Choose Your Balm – With Care

It is clear that there are a lot of, and many radical, options available now to help people with better sleep.

But it is up to the customer to make a choice that aligns with one’s specific need. Consider some general caution areas that Dr Manvir Bhatia, MD DM Neurology, Senior Neurologist & Sleep Specialist indicates for better sleephealth. “In terms of the patterns that we observe, one intriguing factor is that of fitness-related habits. People who are consuming gym powders do not realise the high stimulant content that these bottles have. People who consume a lot of tea and coffee are also reluctant to accept their side-effects on sleep. They make an excuse – ‘this does not affect my friend so why would it affect me’. But everyone’s genetic make-up is different. So people should start realising what their own bodies tell them. No way, the answer is about a sleep short-cut.

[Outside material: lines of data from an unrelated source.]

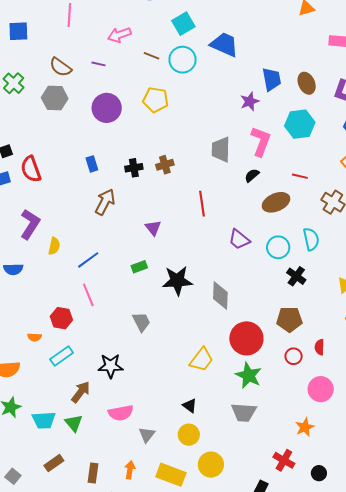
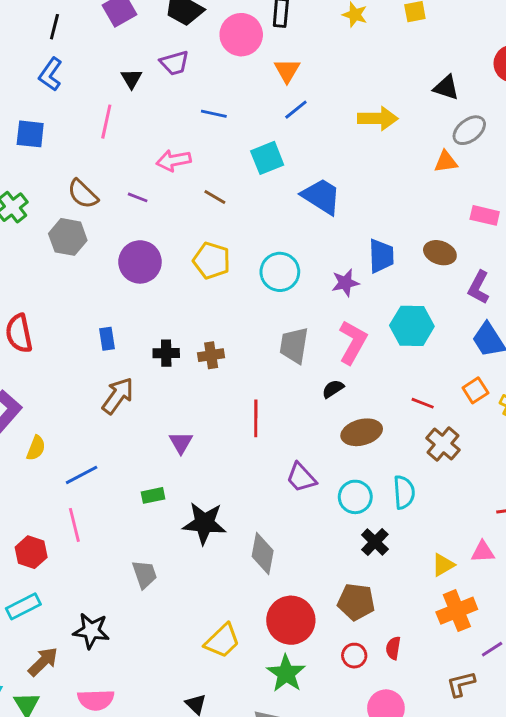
cyan circle: (182, 60) -> (280, 272), moved
brown ellipse: (307, 83) -> (440, 253), moved, turned -55
red line: (300, 176) -> (423, 403), moved

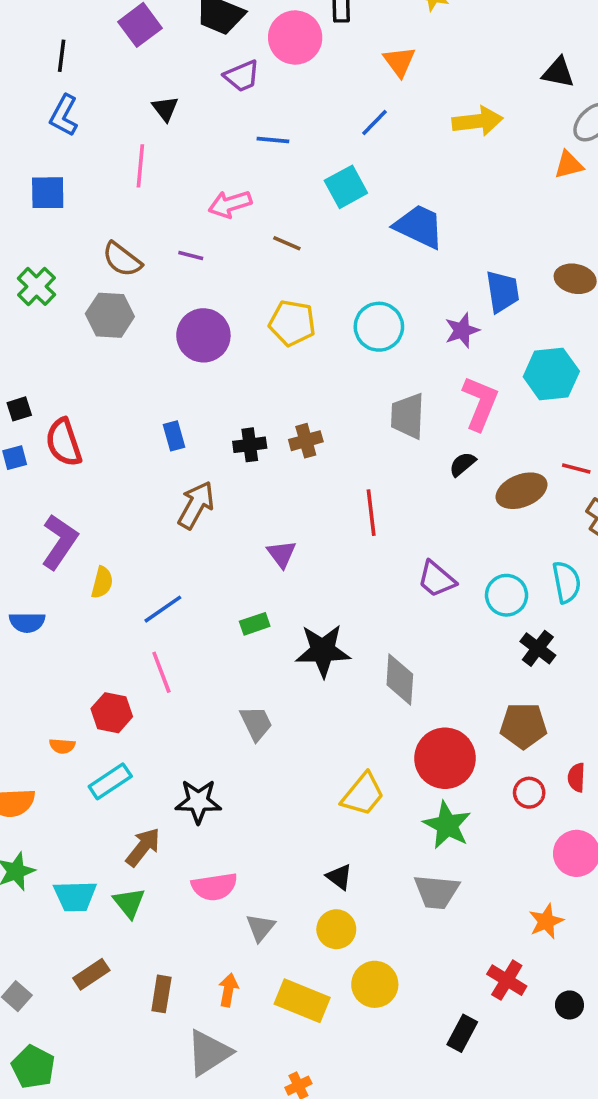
purple trapezoid: (174, 63) -> (242, 76), moved
orange triangle: (287, 70) -> (399, 62), moved
brown ellipse: (362, 432) -> (522, 491), moved

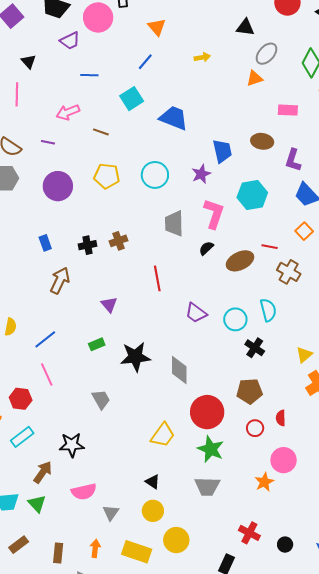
yellow arrow: (478, 121) -> (202, 57), size x0.6
orange star: (546, 921) -> (264, 482), moved

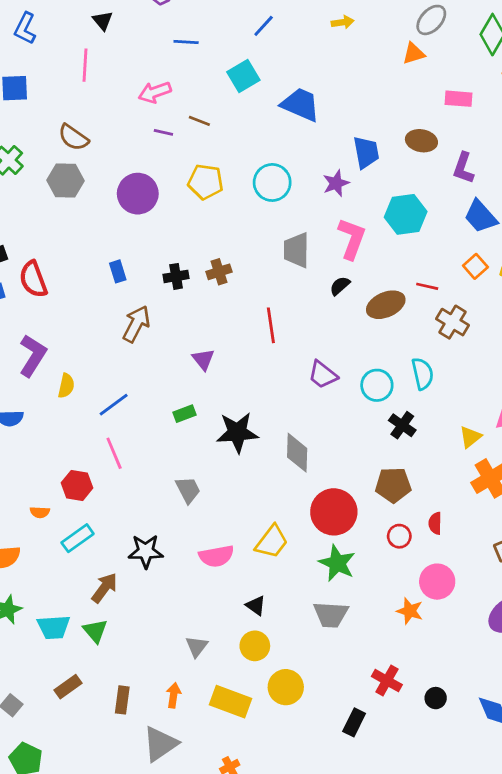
purple line: (48, 142) -> (163, 132), moved
orange star: (264, 482) -> (410, 611), turned -30
pink semicircle: (84, 492) -> (216, 556), moved

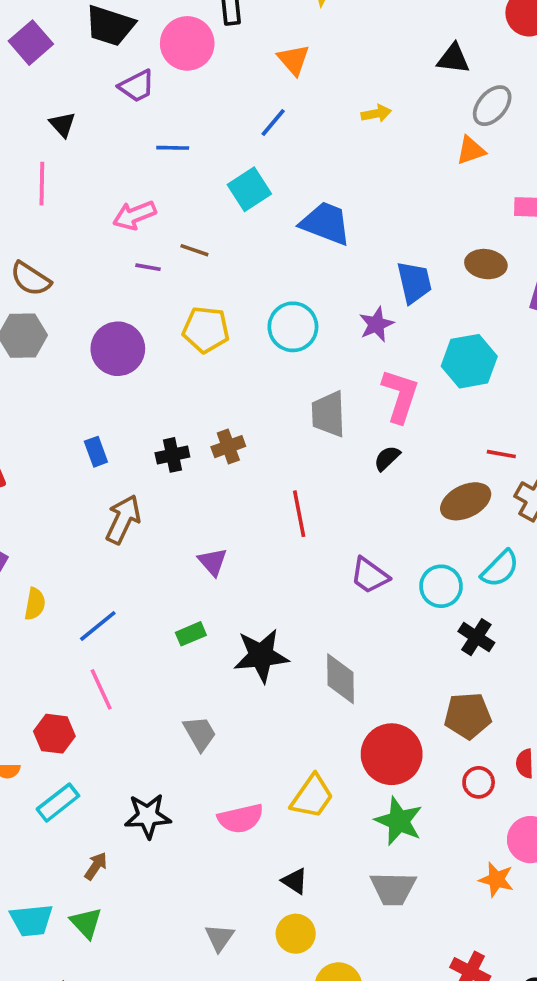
brown ellipse: (386, 305) -> (466, 501), moved
cyan semicircle: (423, 374) -> (500, 569), turned 60
brown arrow: (104, 588) -> (96, 866), size x0.7

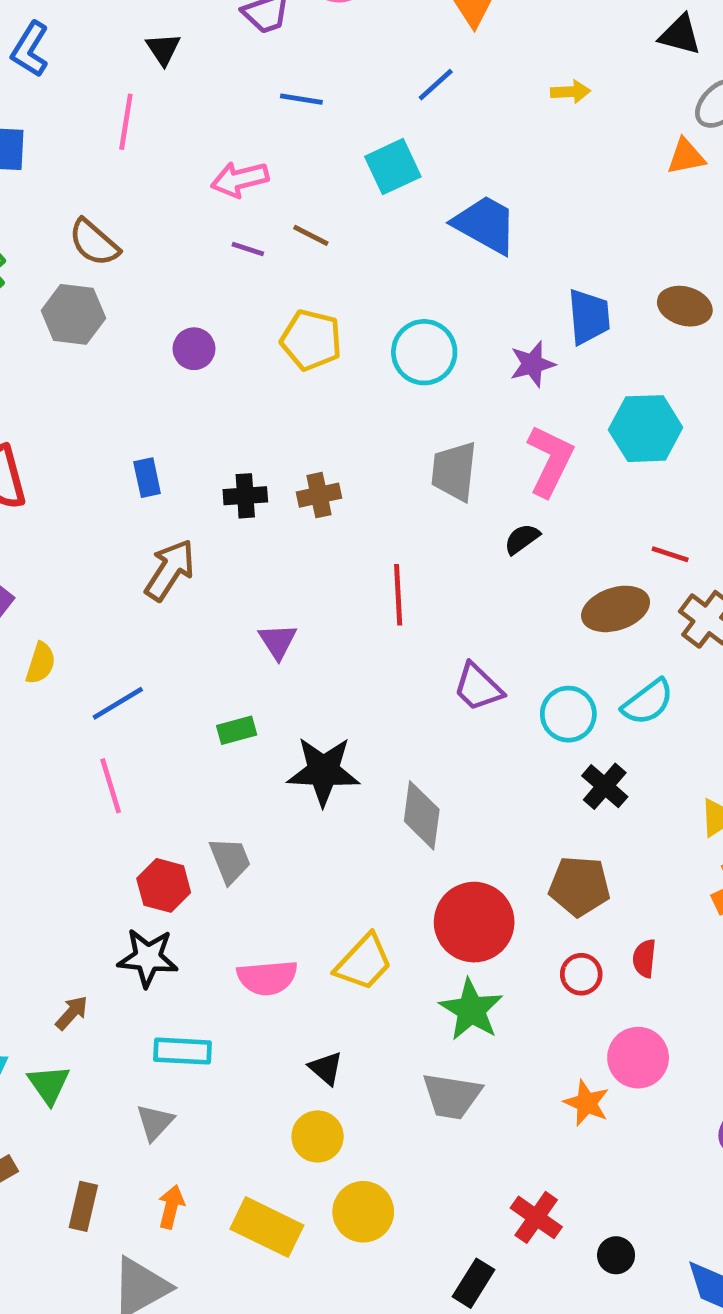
purple circle: (118, 349) -> (194, 349), size x0.6
red hexagon: (54, 734) -> (164, 885), moved
cyan rectangle: (58, 803) -> (182, 1051), moved, turned 33
gray triangle: (220, 938) -> (155, 1122), moved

As Dr Saroj Sharma (who is an Ayurveda Expert and also the Director, Kala Ashram Wellness Centre) strongly avers, nothing can match the chemistry and brilliance of the best lab in the world – the human body. “And our body is constantly telling us something. If we can listen to what is troubling it or what is helping it, we need not look elsewhere for quick aids. Ayurveda talks a lot about the importance of the digestive system for a good night’s sleep. Eat as per seasons. Eat and sleep as per the nature’s cycle. Adopt healthy practices and discipline. When you get exhausted in a good way and use healthy ways of relaxation, you do not need any external help for a good night’s sleep or for fighting stress. We should start listening more and more to our bodies.”

There is one more pattern that is coming up. Sleep is not just about the night but about how one spends the day. People tend to stay in their rooms a lot these days. Not going out enough, lack of proper food and exercise – all these also affect one’s sleep quality.”

Advocates of CBD substances espouse that these materials do not lead to any bad addictions and do not cause any side-effects. They are considered better than over-the-counter prescriptions or self-medication that people resort to.

Then why is FDA still investigating some serious CBD-side-effect possibilities like liver injury, adverse interactions with other drugs, male reproductive toxicity, and drowsiness? Would something like this ever be safe and attractive – for a customer? Specially when the proposition is surrounded with so much regulatory uncertainty and constraints. Not to forget, the easy propensity of people to become habitual of these substances. It may sound easy to inject a material inside a mattress but it is not that easy to inject the idea inside a user’s mind – or worse, take it out of her/his habit-trap. Also even if CBD beds help with any kind of pain or disorder, the question still hangs over- how durable are these benefits? Will the material have a long shelf-life inside a mattress when a person sleeps over it repeatedly?

Clearly, there are many kinks that still dot this new bed. Will CBD ever be normal? That is a question that – for now- cannot be put to sleep that easily.